Голод всегда был более или менее в моем локте, когда я играл, но теперь я начал просыпаться ночью, чтобы найти голода, стоящего у моей кровати, уставившись на меня.
Если человек что -то признался на своем смертном плане, это была правда; Ибо никто не мог смотреть на смерть в лицо и лгать.
Разве жизнь не в том, что это должно быть, в определенном смысле? Разве это не только наивное, кто находит все это сбивает с толку? Если вы поняли, что такое сердце человека, разве вы не сказали бы, что, может быть, все усилия человека на земле построить цивилизацию - это просто безумная и испуганная попытка человека спрятаться от себя?
Во мне формировало стремление для своего рода сознания, способ существования того, что образ жизни обо мне сказал, не должен быть, не должен быть и на котором был назначен наказание смерти. Где -то в мертвой южной ночи моя жизнь переключилась на ту дорогу, и без моего знания, локомотив моего сердца спешил по опасно крутому склону, направляясь к столкновению, не обращая внимания на предупреждающие красные огни, которые моргнули все о Я, сирены и эллс и крики, которые наполняли воздух.
О чем я мог мечтать, имела самую большую возможность сбыться? Я ничего не мог подумать. И, постепенно, именно так небывало, что мой разум начал жить, это постоянное чувство желания без того, чтобы быть ненавистным без причины.
Он жил и действовал предположением, что он один, и теперь он увидел, что не был. То, что он сделал, заставило других страдать. Независимо от того, насколько он долго бы он его забыл, они не смогут. Его семья была частью его, не только в крови, но и в духе.

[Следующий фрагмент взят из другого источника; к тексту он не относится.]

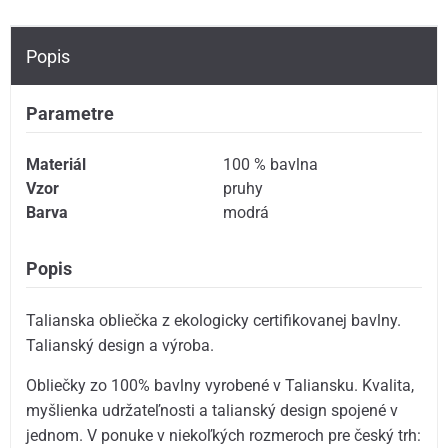
Popis
Parametre
Materiál
100 % bavlna
Vzor
pruhy
Barva
modrá
Popis
Talianska obliečka z ekologicky certifikovanej bavlny.
Talianský design a výroba.
Obliečky zo 100% bavlny vyrobené v Taliansku. Kvalita,
myšlienka udržateľnosti a talianský design spojené v
jednom. V ponuke v niekoľkých rozmeroch pre český trh:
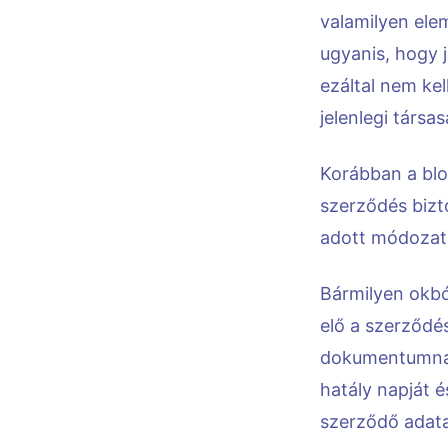
valamilyen ele
ugyanis, hogy 
ezáltal nem ke
jelenlegi társas
Korábban a blo
szerződés bizt
adott módozat f
Bármilyen okbó
elő a szerződé
dokumentumnak 
hatály napját 
szerződő adata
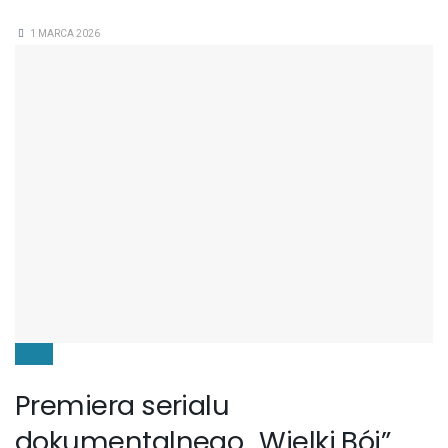
1 MARCA 2026
FILMY
Premiera serialu
dokumentalnego „Wielki Bój”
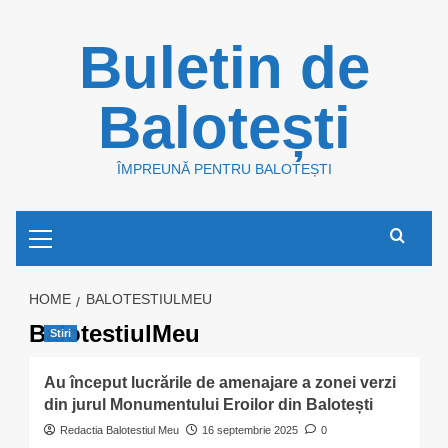
Skip
Buletin de
to
content
Balotești
ÎMPREUNĂ PENTRU BALOTEȘTI
Primary
Menu
HOME
BALOTESTIULMEU
BalotestiulMeu
Stiri
Au început lucrările de amenajare a zonei verzi
din jurul Monumentului Eroilor din Balotești
Redactia Balotestiul Meu
16 septembrie 2025
0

Это было только через книги-в лучшем случае, не более чем заместительные культурные переливания-я смог сохранить себя негативно жизненно важным. Всякий раз, когда мое окружение не смогло поддержать или питать меня, я сжимал книги.
Я не знал, что я действительно жив в этом мире, пока не почувствовал, что все было достаточно тяжелым, чтобы убить их.

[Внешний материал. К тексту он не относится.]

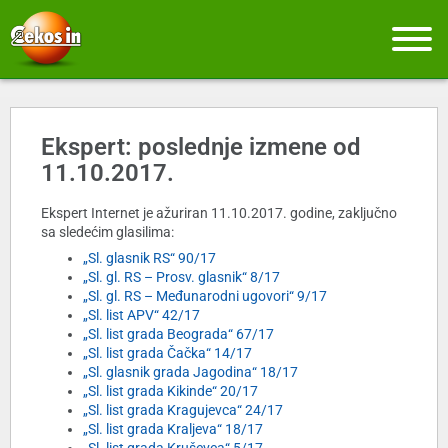
Ekspert: poslednje izmene od
11.10.2017.
Ekspert Internet je ažuriran 11.10.2017. godine, zaključno
sa sledećim glasilima:
„Sl. glasnik RS“ 90/17
„Sl. gl. RS – Prosv. glasnik“ 8/17
„Sl. gl. RS – Međunarodni ugovori“ 9/17
„Sl. list APV“ 42/17
„Sl. list grada Beograda“ 67/17
„Sl. list grada Čačka“ 14/17
„Sl. glasnik grada Jagodina“ 18/17
„Sl. list grada Kikinde“ 20/17
„Sl. list grada Kragujevca“ 24/17
„Sl. list grada Kraljeva“ 18/17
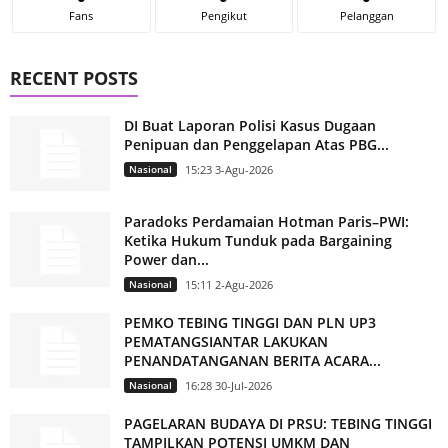
Fans
Pengikut
Pelanggan
RECENT POSTS
DI Buat Laporan Polisi Kasus Dugaan
Penipuan dan Penggelapan Atas PBG...
Nasional
15:23 3-Agu-2026
Paradoks Perdamaian Hotman Paris–PWI:
Ketika Hukum Tunduk pada Bargaining
Power dan...
Nasional
15:11 2-Agu-2026
PEMKO TEBING TINGGI DAN PLN UP3
PEMATANGSIANTAR LAKUKAN
PENANDATANGANAN BERITA ACARA...
Nasional
16:28 30-Jul-2026
PAGELARAN BUDAYA DI PRSU: TEBING TINGGI
TAMPILKAN POTENSI UMKM DAN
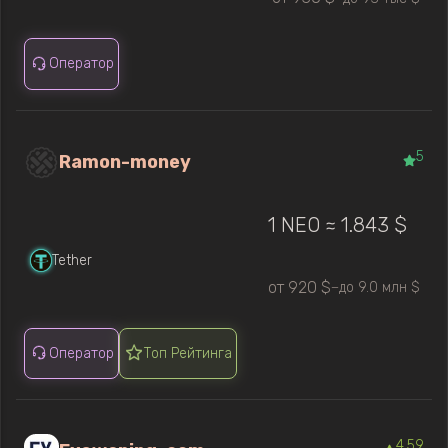
Оператор
5
Ramon-money
1 NEO ≈ 1.843 $
Tether
от 920 $
до 9.0 млн $
—
Оператор
Топ Рейтинга
4.59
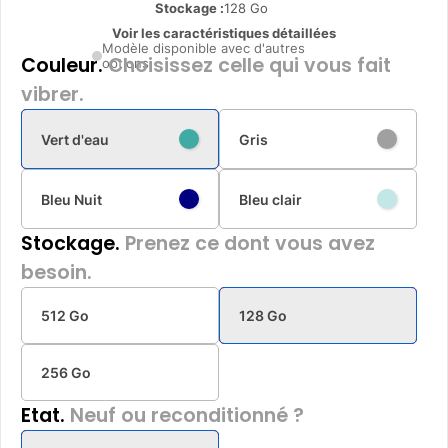
Stockage :
128 Go
Voir les caractéristiques détaillées
Modèle disponible avec d'autres
Couleur.
Choisissez celle qui vous fait
options
vibrer.
Vert d'eau
Gris
Bleu Nuit
Bleu clair
Stockage.
Prenez ce dont vous avez
besoin.
512 Go
128 Go
256 Go
Etat.
Neuf ou reconditionné ?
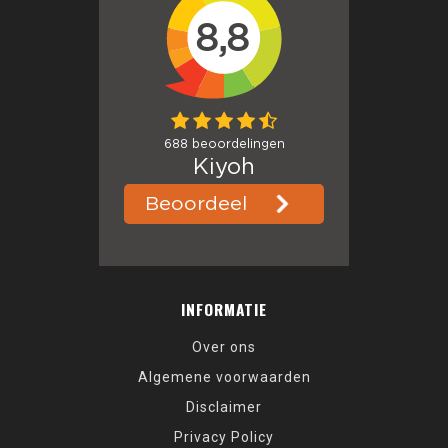
INFORMATIE
Over ons
Algemene voorwaarden
Disclaimer
Privacy Policy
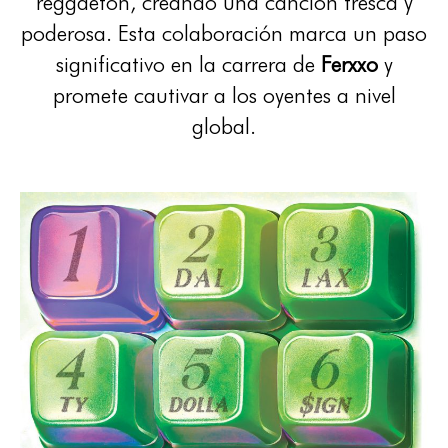
reggaetón, creando una canción fresca y
poderosa. Esta colaboración marca un paso
significativo en la carrera de
Ferxxo
y
promete cautivar a los oyentes a nivel
global.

Это заставило меня любить разговор, которые искали ответы на вопросы, которые не могли помочь никому, что могло бы только поддерживать во мне, что увлекает чувство удивления и благоговения перед лицом драмы человеческого чувства, которая скрыта внешней драмой жизни.
Я слушал, смутно, зная, что теперь я совершил ужасное неправильное неправильное, что я не мог смягчить, что я произнес слова, которые я не мог вспомнить, хотя я болел, чтобы аннулировать их, убить их, повернуть время до того момента, прежде чем я так говорил что у меня мог бы быть еще один шанс спасти себя.

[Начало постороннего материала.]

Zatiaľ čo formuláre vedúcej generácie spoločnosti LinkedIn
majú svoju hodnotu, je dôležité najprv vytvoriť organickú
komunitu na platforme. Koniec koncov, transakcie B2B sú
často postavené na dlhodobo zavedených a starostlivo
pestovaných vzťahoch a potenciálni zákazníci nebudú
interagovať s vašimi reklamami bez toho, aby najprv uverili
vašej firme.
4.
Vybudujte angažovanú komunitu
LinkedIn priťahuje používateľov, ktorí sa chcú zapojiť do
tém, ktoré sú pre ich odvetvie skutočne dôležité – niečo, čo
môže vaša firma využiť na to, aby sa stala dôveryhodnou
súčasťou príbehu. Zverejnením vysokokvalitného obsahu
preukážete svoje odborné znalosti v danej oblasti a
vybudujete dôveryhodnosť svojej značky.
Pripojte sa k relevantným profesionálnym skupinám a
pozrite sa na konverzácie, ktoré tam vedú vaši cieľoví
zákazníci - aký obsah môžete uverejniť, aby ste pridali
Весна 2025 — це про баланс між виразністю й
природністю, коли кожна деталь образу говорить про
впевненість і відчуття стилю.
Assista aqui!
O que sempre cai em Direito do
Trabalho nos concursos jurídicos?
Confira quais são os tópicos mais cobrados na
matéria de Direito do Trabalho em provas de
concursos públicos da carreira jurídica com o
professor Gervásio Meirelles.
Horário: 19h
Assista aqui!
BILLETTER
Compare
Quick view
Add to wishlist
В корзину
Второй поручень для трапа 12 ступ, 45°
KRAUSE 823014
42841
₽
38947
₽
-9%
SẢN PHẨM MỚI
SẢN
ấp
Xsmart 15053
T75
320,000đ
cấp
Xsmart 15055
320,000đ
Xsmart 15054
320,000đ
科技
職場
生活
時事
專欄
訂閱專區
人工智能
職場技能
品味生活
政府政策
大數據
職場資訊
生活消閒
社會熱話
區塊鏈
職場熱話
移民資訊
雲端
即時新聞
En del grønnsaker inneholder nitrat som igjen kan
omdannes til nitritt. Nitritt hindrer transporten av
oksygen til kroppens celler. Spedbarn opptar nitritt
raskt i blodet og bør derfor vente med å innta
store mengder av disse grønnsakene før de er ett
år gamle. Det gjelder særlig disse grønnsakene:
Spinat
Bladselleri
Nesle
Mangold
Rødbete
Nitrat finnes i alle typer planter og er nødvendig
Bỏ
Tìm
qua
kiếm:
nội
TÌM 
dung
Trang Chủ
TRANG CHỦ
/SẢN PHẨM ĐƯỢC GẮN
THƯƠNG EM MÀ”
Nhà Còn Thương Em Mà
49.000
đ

Мне было бы невозможно рассказать кому -то, что я получил от этих романов, потому что это было не что иное, как чувство самой жизни.
Чем близко автор думает о том, почему он писал, тем больше он приходит, чтобы рассматривать свое воображение как своего рода самогриментирующий цемент, который смещал его факты, и его эмоции как своего рода темный и неясный дизайнер этих фактов. Неохотно он приходит к выводу, что для учета его книги - это объяснить его жизнь.